You're right; thank you. On reflection I edited my response for tone. (I get fired up the way people's good work sometimes gets treated.)

But when you look at manufacturers it seems that a 500W Kaplan turbine requires 3 metres of head and costs almost US$4,000. http://www.aurorapower.net/products/categoryid/4/list/1/leve... (Linked from Wikipedia, certificate is invalid :/ )

A 500w version of this turbine requires only 1.2m of head and costs $1,550 including inverter.

I think that's significant, especially for the developing world.

This effect is well known to old school instrument fitters.. hense the Variable Area Flow Meters are more.commonly known as rotameters , the maths however is buried deep in such devices such as Coriolis Mass Flow Meters and also has much to do with the friction at the counter rotating boundry layers of the fluid between where the fluid is trying to stay laminer at both the vessel wall and the rotating item https://en.m.wikipedia.org/wiki/Mass_flow_meter

Many effects are already known to different people, but no one thought to use them for some novel application.

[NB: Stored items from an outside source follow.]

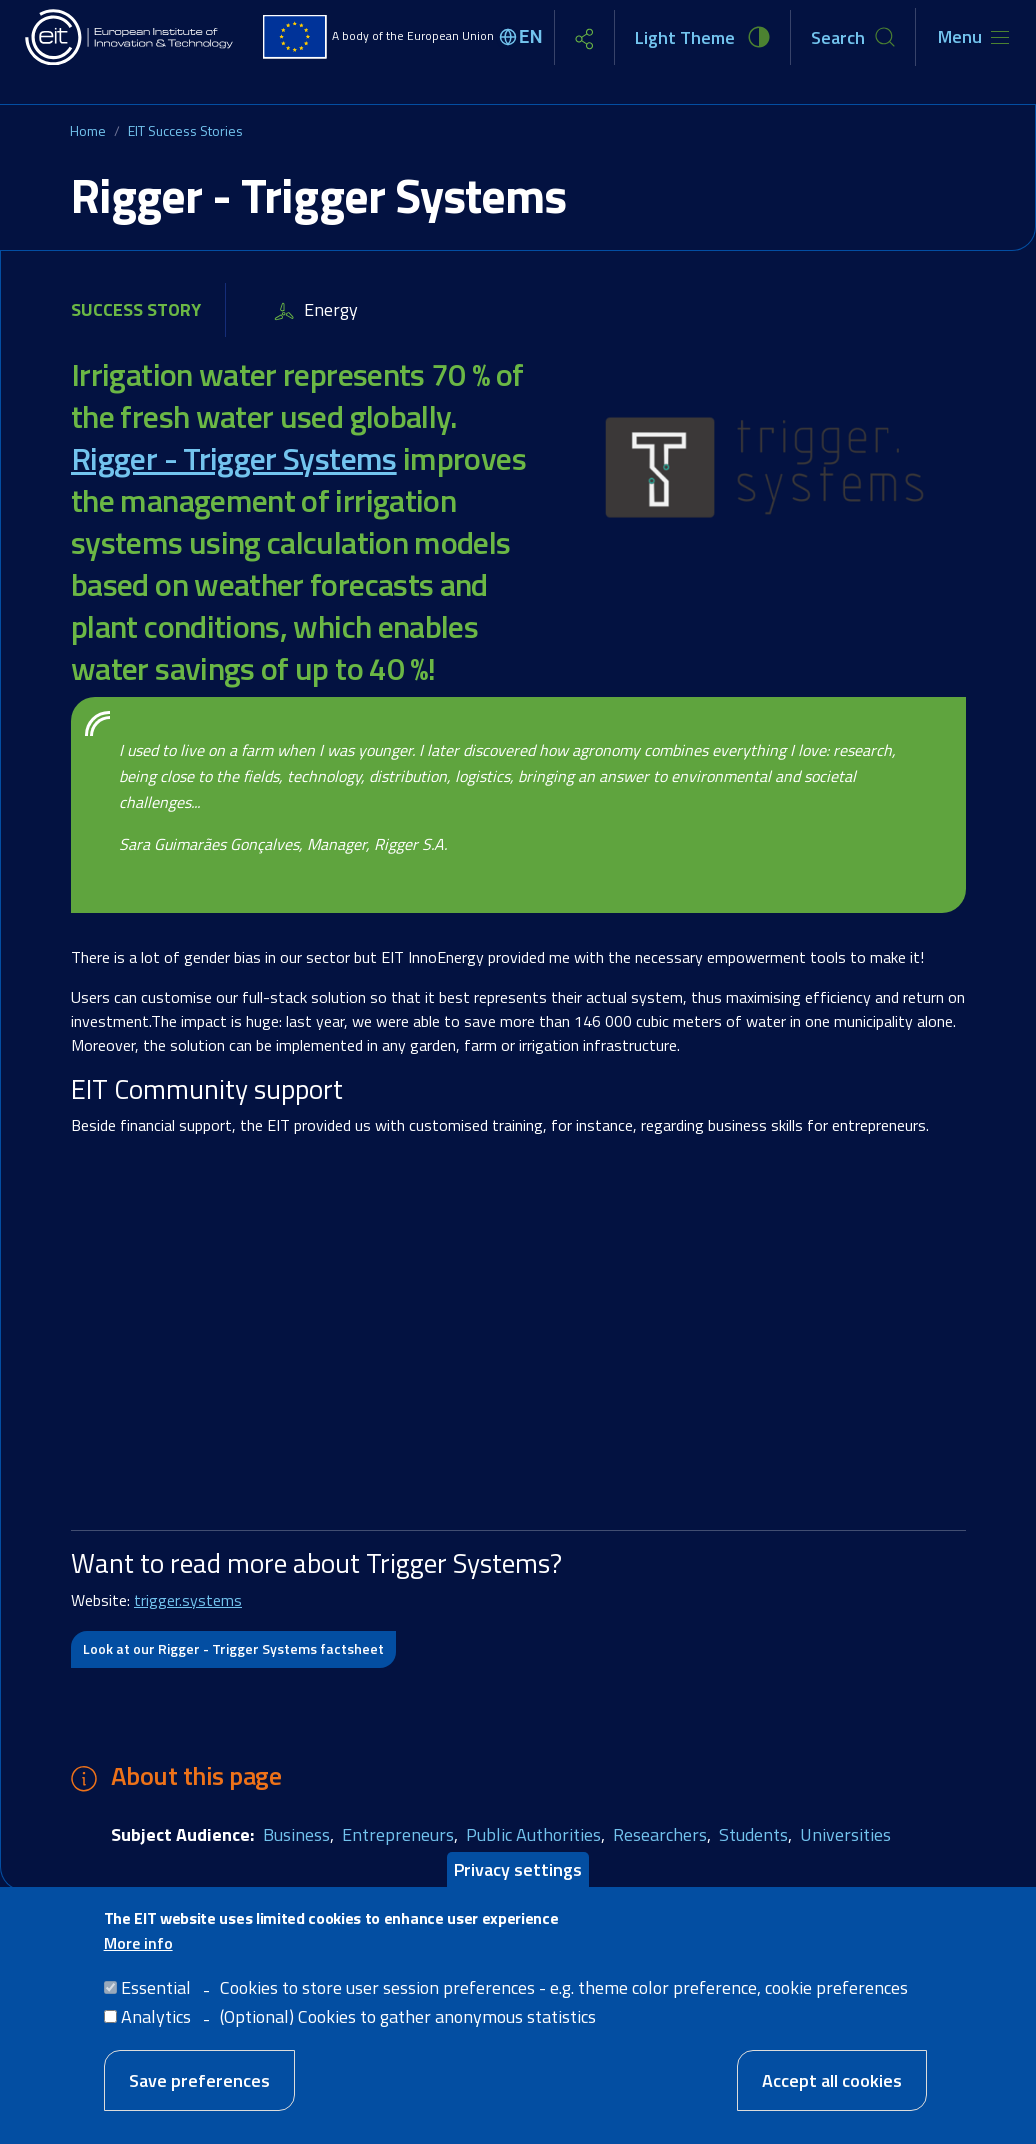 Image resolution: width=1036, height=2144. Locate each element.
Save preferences (199, 2080)
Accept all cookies (832, 2080)
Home (88, 130)
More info (138, 1943)
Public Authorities (533, 1834)
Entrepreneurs (398, 1834)
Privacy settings (518, 1869)
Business (296, 1834)
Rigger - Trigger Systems (234, 458)
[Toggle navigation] (973, 37)
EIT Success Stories (185, 130)
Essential (156, 1987)
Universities (845, 1834)
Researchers (660, 1834)
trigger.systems (188, 1600)
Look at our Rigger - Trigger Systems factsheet (233, 1648)
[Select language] (524, 37)
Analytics (156, 2016)
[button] (764, 474)
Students (753, 1834) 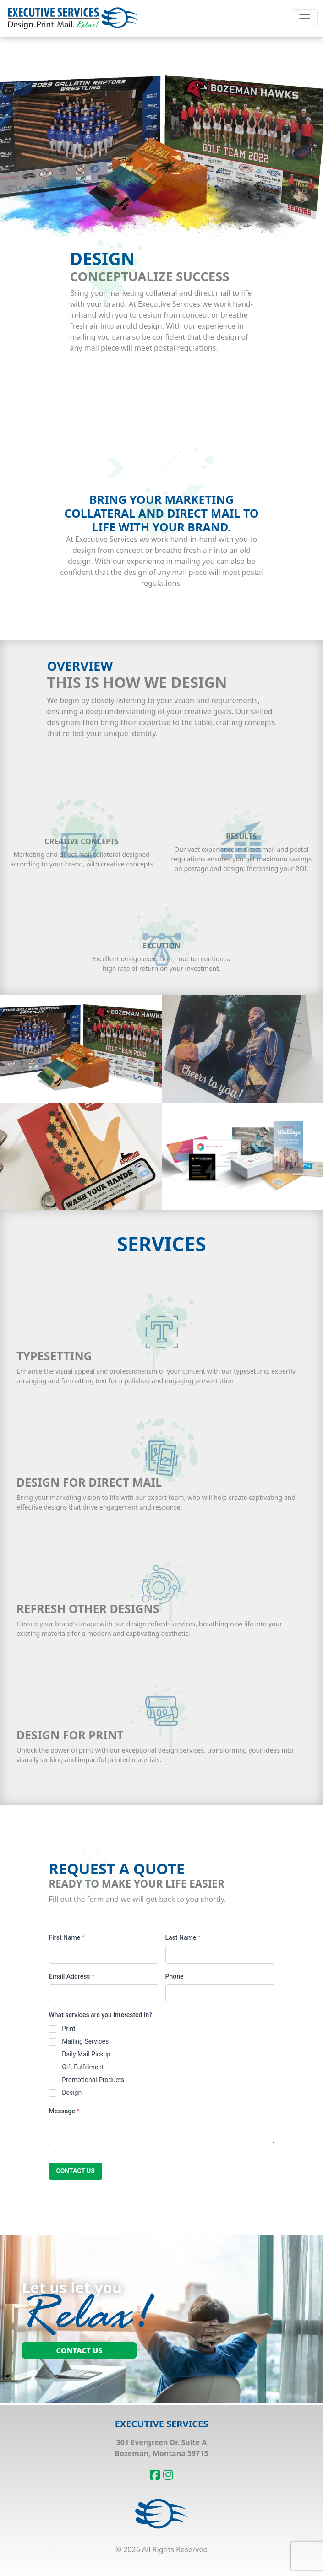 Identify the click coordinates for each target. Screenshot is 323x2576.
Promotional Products (93, 2080)
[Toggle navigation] (305, 18)
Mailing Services (85, 2041)
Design (72, 2092)
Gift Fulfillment (83, 2067)
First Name (67, 1937)
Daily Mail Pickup (86, 2054)
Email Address (72, 1976)
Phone (174, 1976)
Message (64, 2111)
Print (68, 2028)
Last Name (183, 1937)
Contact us (75, 2171) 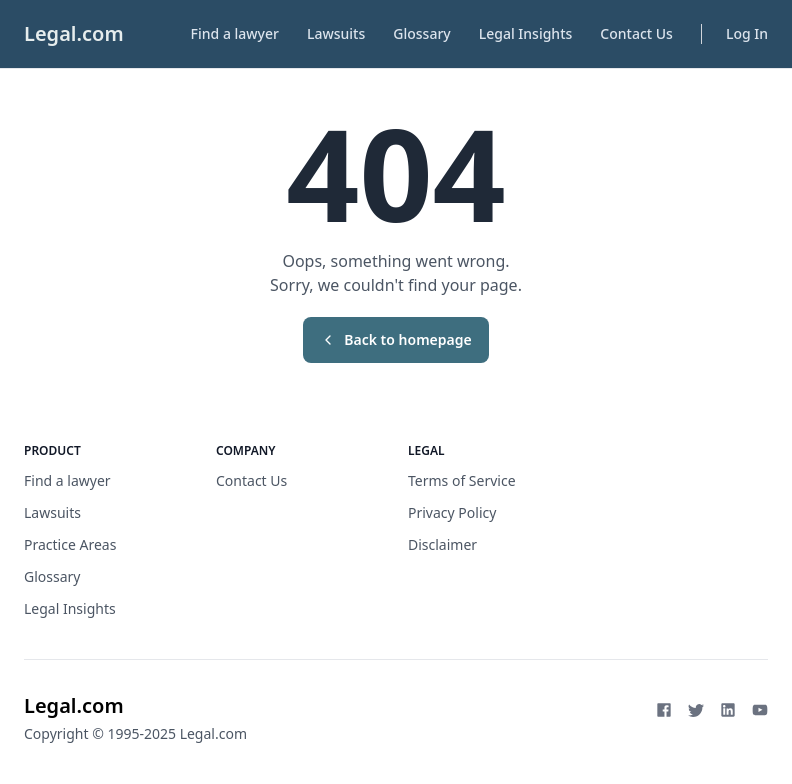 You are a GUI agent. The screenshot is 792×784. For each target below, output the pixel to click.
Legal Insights (526, 33)
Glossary (421, 33)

"Vortex shedding may also occur as a more stable single vortex spiral that has a rotation direction that can be harnessed by a specially designed micro wind turbine energy harvester"

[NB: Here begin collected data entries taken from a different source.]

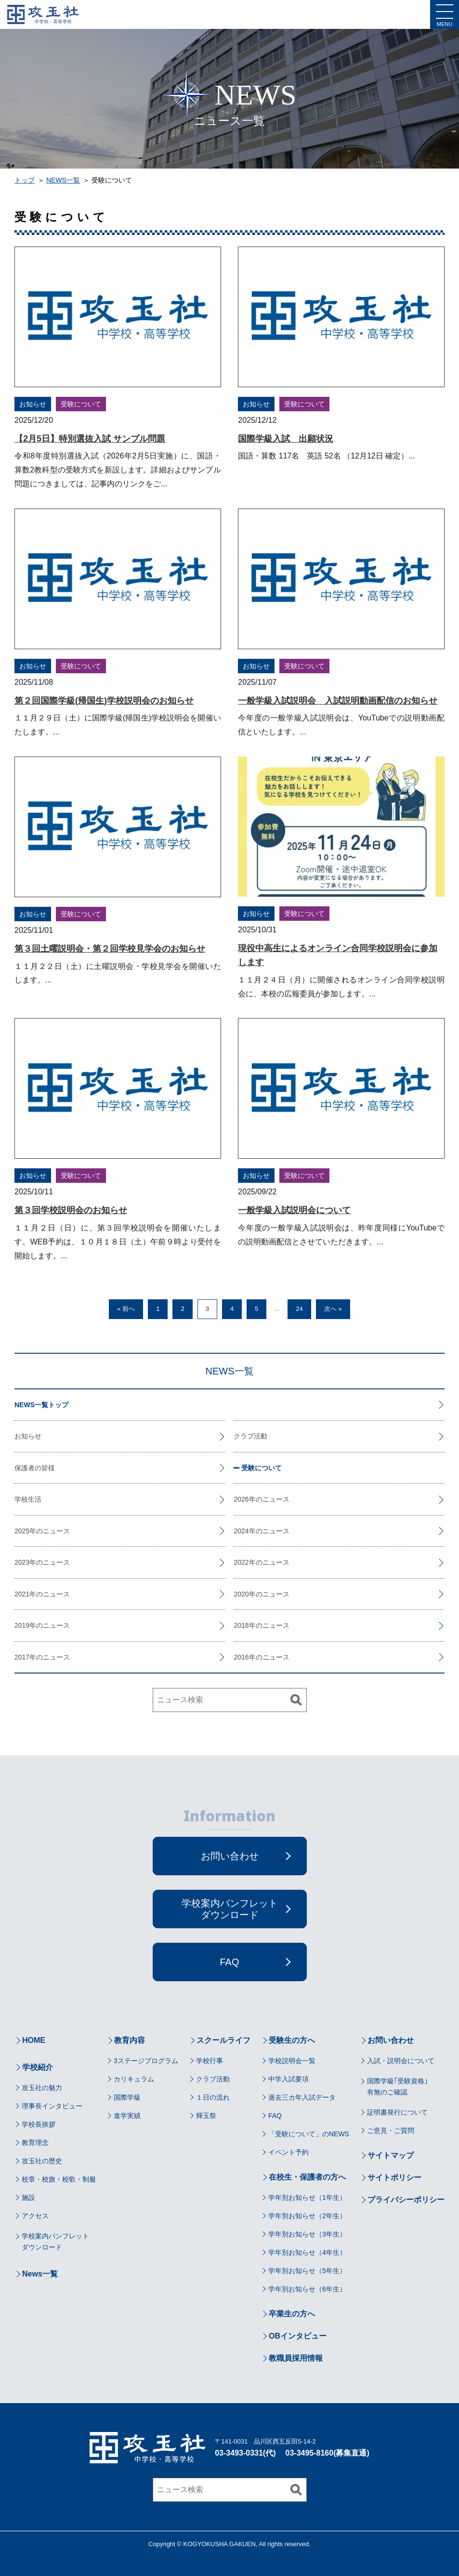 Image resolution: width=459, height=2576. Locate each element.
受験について (81, 404)
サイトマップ (390, 2155)
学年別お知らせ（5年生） (307, 2271)
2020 (241, 1594)
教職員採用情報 (296, 2358)
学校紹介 (37, 2067)
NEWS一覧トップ (41, 1405)
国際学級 (127, 2097)
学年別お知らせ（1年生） (307, 2197)
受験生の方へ (292, 2040)
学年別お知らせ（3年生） (307, 2234)
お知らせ (32, 404)
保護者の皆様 (34, 1468)
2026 (241, 1499)
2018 (241, 1625)
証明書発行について (397, 2112)
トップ (24, 180)
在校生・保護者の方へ (307, 2177)
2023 (21, 1562)
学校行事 (209, 2061)
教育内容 (129, 2040)
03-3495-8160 (310, 2453)
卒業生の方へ (292, 2314)
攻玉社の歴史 (42, 2161)
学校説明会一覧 (291, 2061)
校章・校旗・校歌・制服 (59, 2179)
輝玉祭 (206, 2115)
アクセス (35, 2216)
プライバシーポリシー (406, 2200)
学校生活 (27, 1499)
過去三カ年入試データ (302, 2097)
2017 (21, 1657)
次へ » (333, 1308)
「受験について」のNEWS (308, 2134)
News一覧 (40, 2274)
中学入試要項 (288, 2079)
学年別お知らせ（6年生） (307, 2289)
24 (299, 1308)
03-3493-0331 (239, 2453)
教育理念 (35, 2142)
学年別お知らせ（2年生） (307, 2216)
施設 (28, 2197)
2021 (21, 1594)
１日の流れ (213, 2097)
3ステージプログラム (146, 2061)
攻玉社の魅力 (42, 2088)
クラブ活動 (250, 1436)
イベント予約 (288, 2152)
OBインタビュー (298, 2336)
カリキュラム (134, 2079)
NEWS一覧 (63, 180)
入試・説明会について (400, 2061)
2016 (241, 1657)
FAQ (275, 2115)
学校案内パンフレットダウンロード (55, 2241)
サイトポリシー (394, 2177)
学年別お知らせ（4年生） (307, 2252)
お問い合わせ (390, 2040)
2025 (21, 1531)
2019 (21, 1625)
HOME (33, 2040)
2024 (241, 1531)
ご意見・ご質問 (390, 2130)
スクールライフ (223, 2040)
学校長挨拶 (38, 2124)
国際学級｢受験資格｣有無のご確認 (397, 2086)
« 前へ (126, 1308)
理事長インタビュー (52, 2106)
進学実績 (127, 2115)
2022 (241, 1562)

Talk about burying the lede.

No good pictures of the invention, it's only shown around 6 minutes in to the 8 minute video.

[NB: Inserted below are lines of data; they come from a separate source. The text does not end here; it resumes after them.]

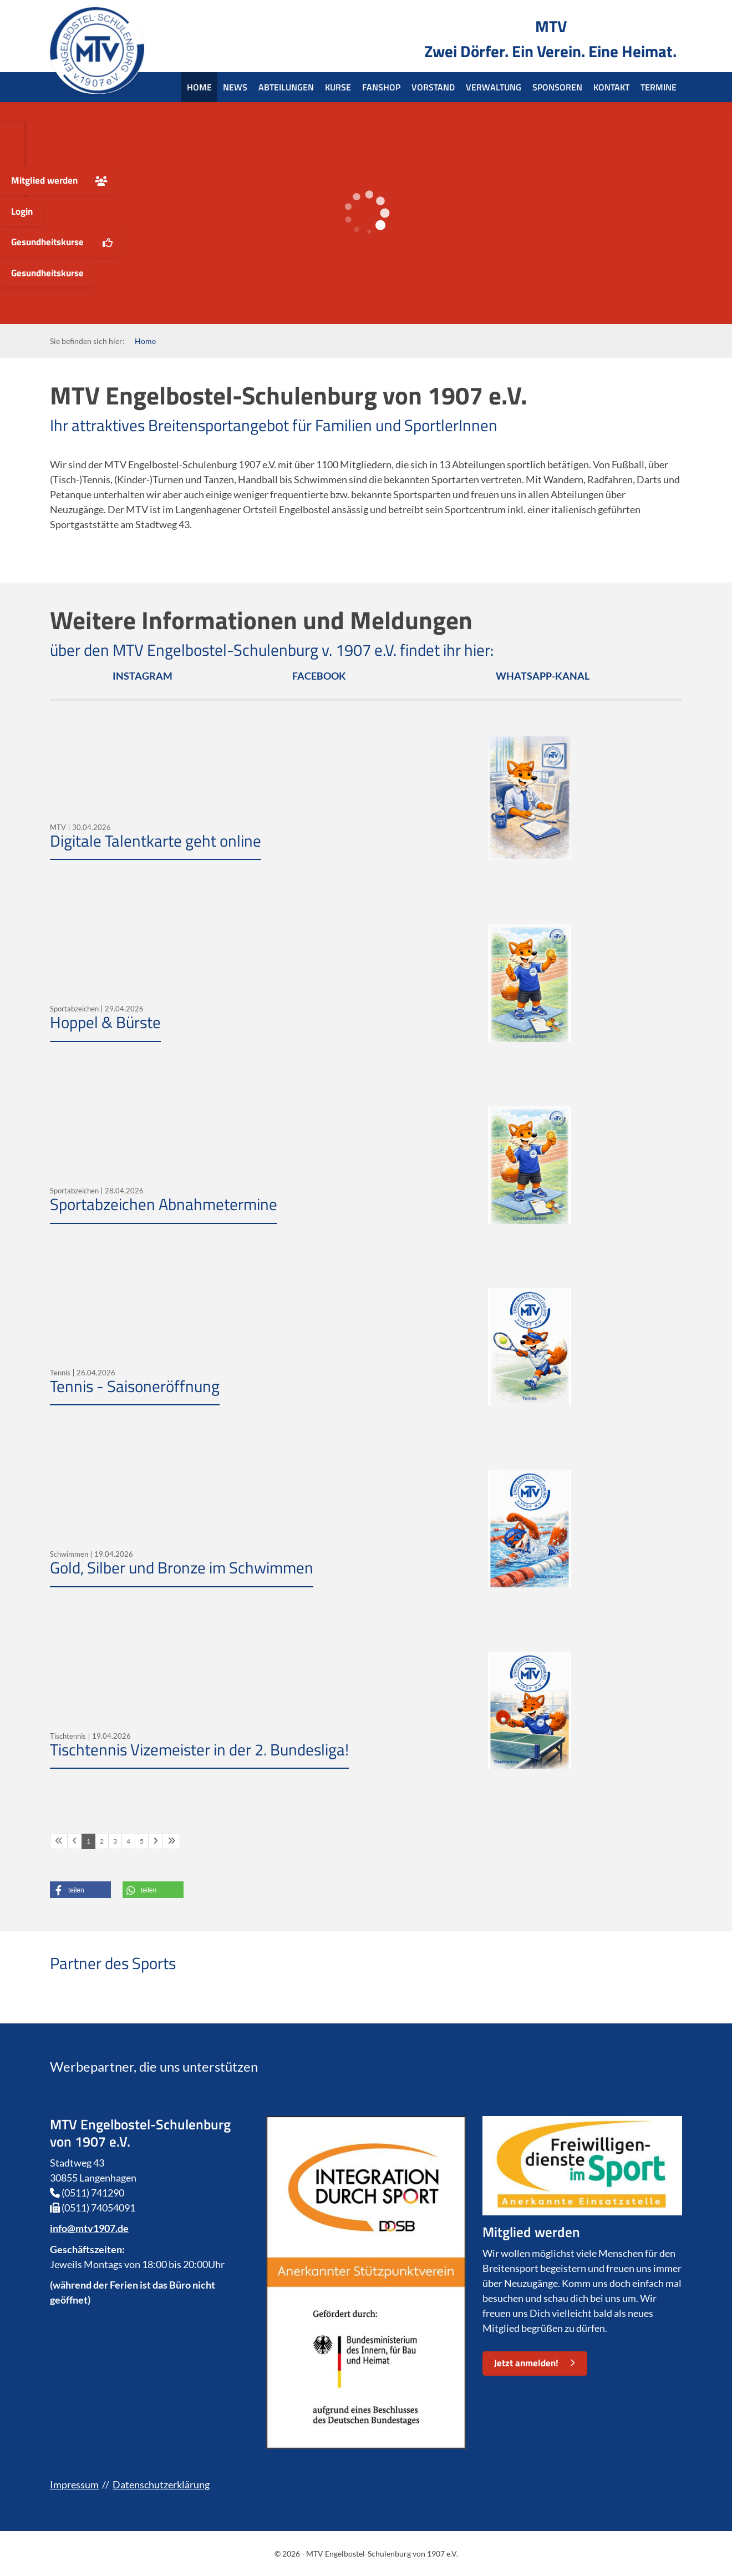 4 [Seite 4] (128, 1841)
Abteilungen (286, 87)
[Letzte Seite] (171, 1841)
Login (22, 211)
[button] (80, 1889)
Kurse (338, 87)
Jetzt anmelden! (526, 2363)
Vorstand (433, 87)
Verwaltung (493, 87)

Visit the website embedded in the article...

Here's another different take on small-scale hydrokinetic power generation that I found interesting:


...no turbines to get clogged/wrapped with debris, and potentially better for aquatic life. If nothing else, it looks pretty cool in action.

If you ever get the chance to visit Prague, don't mess the National Technical Museum.



I've consulted for a prominent SV VC looking at small scale hydro-kinetic energy before.

Two major hurdles:

1. Section 404 of the EPA's Clean Water Act (aimed at normal dams and protecting fisheries) still applies to smaller scale hydro-kinetic turbines.

2. We determined the potential market wasn't sufficient after looking at detailed satellite imagery of the US and Canada river networks. It was surprisingly small compared to the potential of solar and wind.

To really solve our energy problem we need to start getting serious about nuclear funding. Including scholarships for master's and PhDs.

It is a great solution if you need off-grid power though.

Seems like a cool invention, but unfortunately the writing or editing has been done by someone with no technical knowledge.

> a unique hydrodynamic principle, the rolling fluid principle vortex dynamic


> which can create a large amount of energy

The first law of thermodynamics may want to hear about that.

> an output of up to 10 kWh per day

so ... 417W.

> This is enough power to meet the requirements of 5 European families

[1] gives German usage for one household per day as 9.6kWh

[1] http://shrinkthatfootprint.com/average-household-electricity...

Fortunately the laws of Thermodynamics are safe, it it converting kinetic energy into electricity. It doesn't appear to be more efficient that existing hydropower solutions but it does seem to be applicable to a wider set of flowing water conditions (which is why, I'm sure, they keep talking about single family homes).

Hands up, I know zip about thermodynamic/fluid dynamics etc. My background is in mechanical engineering and editing. That article doesn't pretend to be a technical masterpiece, but instead is 'WEB' written, and serves solely as an introduction to a relatively unknown design and concept. Which, consequently, is available to buy should anyone wish to pull it to bits and have a look at the internals, which is something I wouldn't mind doing!

It's just slightly sloppy editing somewhere. It should be "rolling fluid principle, a vortex dynamic" or something like that. "Rolling fluid principle" is the name Sedláček gave the particular mechanism at play here, and it falls under vortex dynamics.

I think it's been translated, too.

What's the torque exerted on the rotor and does it scale and what head of water does it take to produce a useful amount of power?